1. In het dertigste jaar, in de vierde maand, op de vijfde der maand, toen ik te midden der ballingen aan de rivier de Kebar was, werd de hemel geopend en zag ik gezichten van Godswege.
2. Op de vijfde der maand – het was het vijfde jaar der ballingschap van koning Jojakin –
3. kwam het woord des Heren tot de priester Ezechiël, de zoon van Buzi, in het land der Chaldeeën, aan de rivier de Kebar; de hand des Heren was daar op hem.
4. En ik zag en zie, een stormwind kwam uit het noorden, een zware wolk met flikkerend vuur en omgeven door een glans; daarbinnen, midden in het vuur, was wat er uitzag als blinkend metaal.
5. En in het midden daarvan was wat geleek op vier wezens; en dit was hun voorkomen: zij hadden de gedaante van een mens,
6. ieder had vier aangezichten en ieder van hen vier vleugels.
7. Wat hun benen aangaat, deze waren recht; en hun voetzolen waren als die van een kalf en fonkelden als gepolijst koper.
8. Onder hun vleugels waren mensenhanden aan hun vier zijden.
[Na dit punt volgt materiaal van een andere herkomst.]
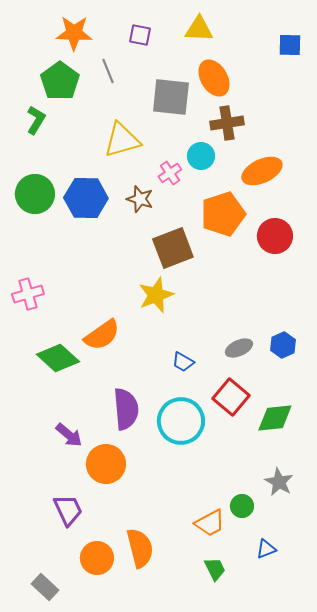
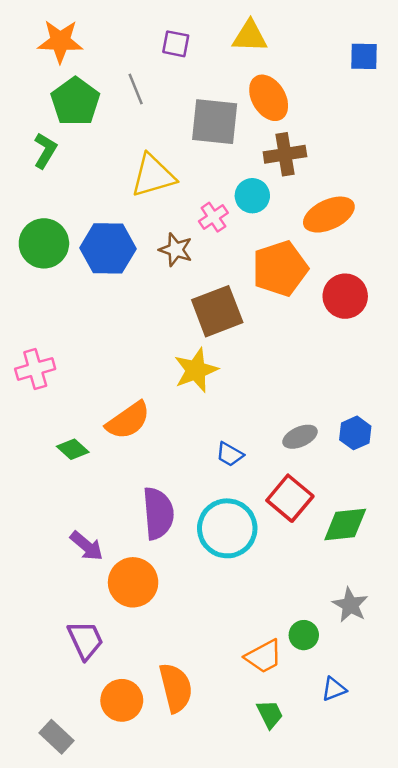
orange star: (74, 33) -> (60, 41), moved
green diamond: (58, 358) -> (73, 449), size x0.6

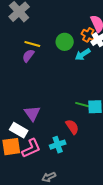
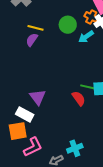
red semicircle: (72, 127) -> (79, 98), moved
cyan cross: (58, 145) -> (75, 148), moved
pink L-shape: (31, 148) -> (33, 147), moved

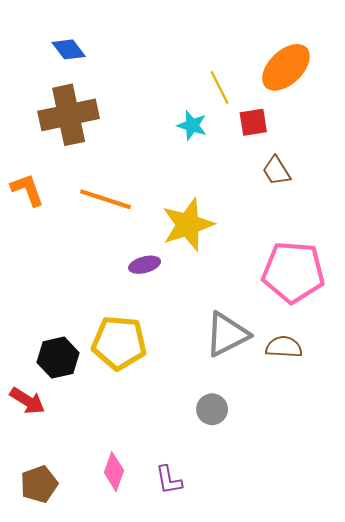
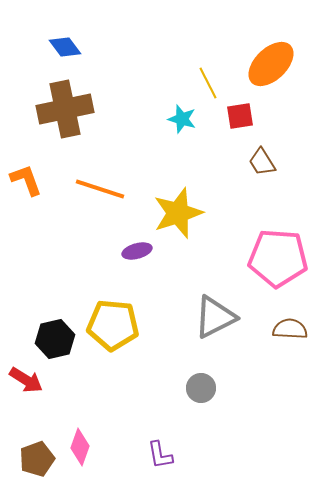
brown semicircle: (284, 347) -> (290, 329), moved
pink diamond: (114, 472) -> (80, 447), moved

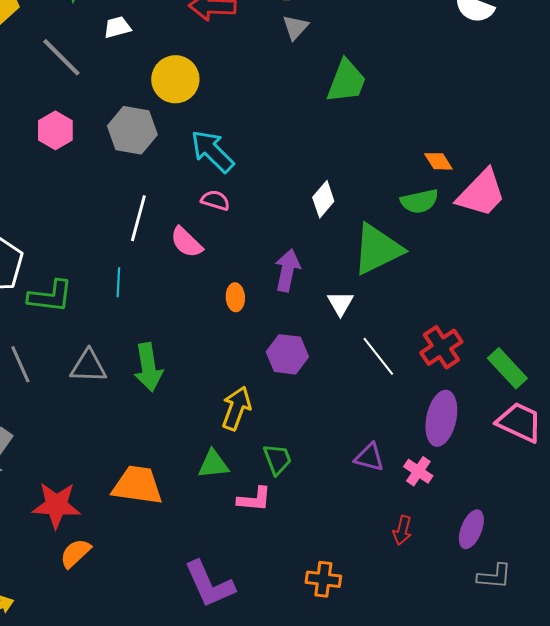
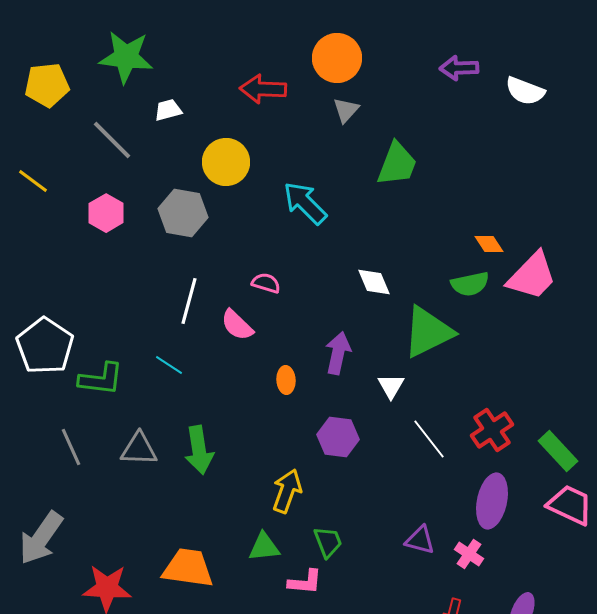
cyan arrow: (212, 151) -> (305, 203), moved
white diamond: (323, 199) -> (374, 282), turned -63
cyan line: (118, 282) -> (169, 365), turned -60

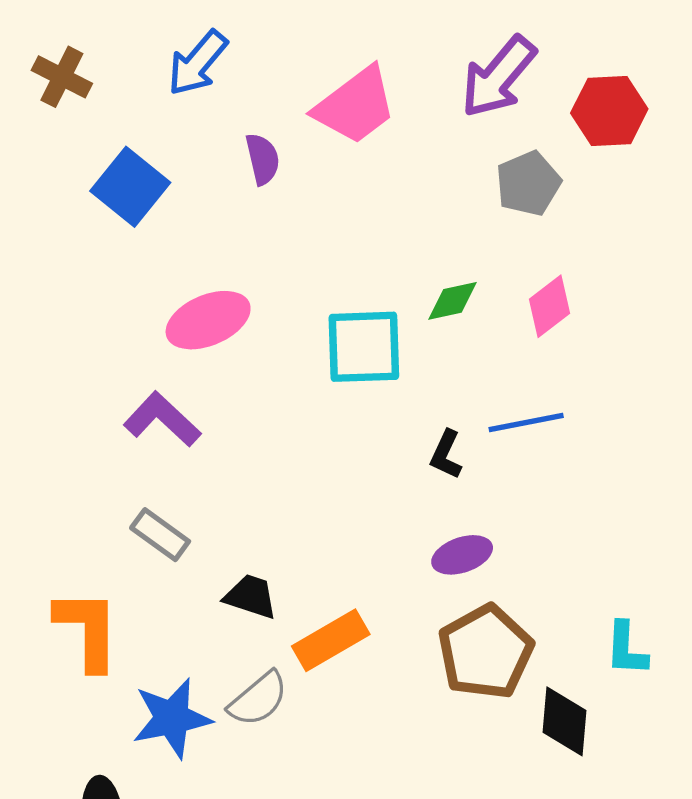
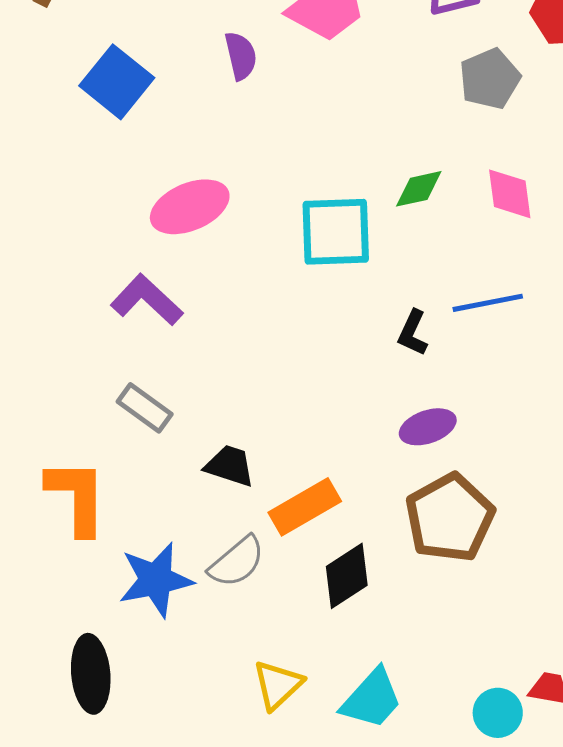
pink diamond: (550, 306) -> (510, 194), turned -60
black diamond: (564, 721) -> (347, 576), moved, turned 52

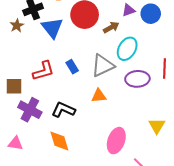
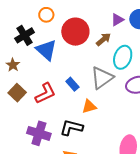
brown star: (17, 26) -> (13, 65), moved
brown square: (14, 86) -> (17, 93), moved, turned -36
orange triangle: (99, 96) -> (89, 106), moved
En wat de aangezichten en de vleugels van die vier betreft,
9. hun vleugels waren met elkander verbonden. Zij keerden zich niet om als zij gingen; zij gingen ieder recht voor zich uit.
10. En wat hun aangezichten betreft, die geleken bij alle vier ter rechterzijde op dat van een mens en dat van een leeuw; bij alle vier ter linkerzijde op dat van een rund; ook hadden alle vier het aangezicht van een arend.
11. Hun vleugels waren naar boven uitgespreid; ieder had er twee die met elkander verbonden waren; en twee bedekten hun lichaam.
12. En zij gingen ieder recht voor zich uit; waarheen de geest wilde gaan, gingen zij; zij keerden zich niet om als zij gingen.
13. En wat de gedaante der wezens betreft, hun aanblik was als die van brandende vuurkolen, als van fakkels – zich bewegend tussen de wezens; en het vuur glansde en bliksemen schoten daaruit.